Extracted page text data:
::::::::::

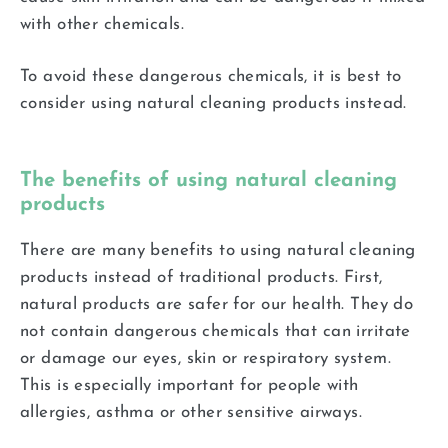
with other chemicals.
To avoid these dangerous chemicals, it is best to
consider using natural cleaning products instead.
The benefits of using natural cleaning
products
There are many benefits to using natural cleaning
products instead of traditional products. First,
natural products are safer for our health. They do
not contain dangerous chemicals that can irritate
or damage our eyes, skin or respiratory system.
This is especially important for people with
allergies, asthma or other sensitive airways.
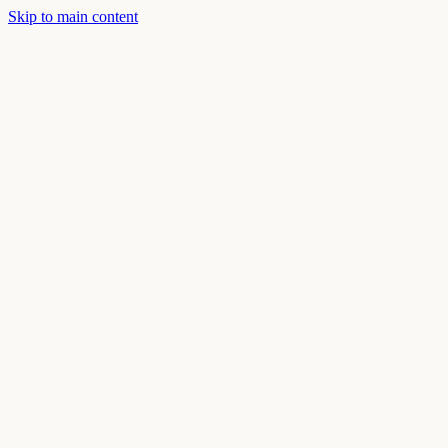
Skip to main content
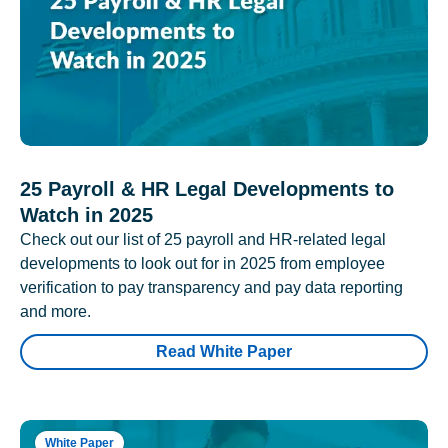
25 Payroll & HR Legal Developments to
Watch in 2025
Check out our list of 25 payroll and HR-related legal
developments to look out for in 2025 from employee
verification to pay transparency and pay data reporting
and more.
Read White Paper
White Paper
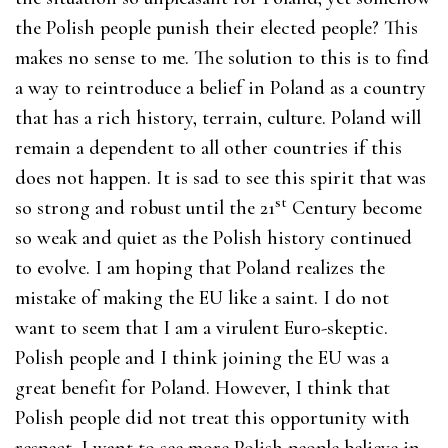
the Polish people punish their elected people? This
makes no sense to me. The solution to this is to find
a way to reintroduce a belief in Poland as a country
that has a rich history, terrain, culture. Poland will
remain a dependent to all other countries if this
does not happen. It is sad to see this spirit that was
st
so strong and robust until the 21
Century become
so weak and quiet as the Polish history continued
to evolve. I am hoping that Poland realizes the
mistake of making the EU like a saint. I do not
want to seem that I am a virulent Euro-skeptic.
Polish people and I think joining the EU was a
great benefit for Poland. However, I think that
Polish people did not treat this opportunity with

::::::::::

Output the lines from the one with "that has a rich" to the final line of the entries above, exactly as they stand, please, and nothing else.

* **Exercise response**:
that has a rich history, terrain, culture. Poland will
remain a dependent to all other countries if this
does not happen. It is sad to see this spirit that was
st
so strong and robust until the 21
Century become
so weak and quiet as the Polish history continued
to evolve. I am hoping that Poland realizes the
mistake of making the EU like a saint. I do not
want to seem that I am a virulent Euro-skeptic.
Polish people and I think joining the EU was a
great benefit for Poland. However, I think that
Polish people did not treat this opportunity with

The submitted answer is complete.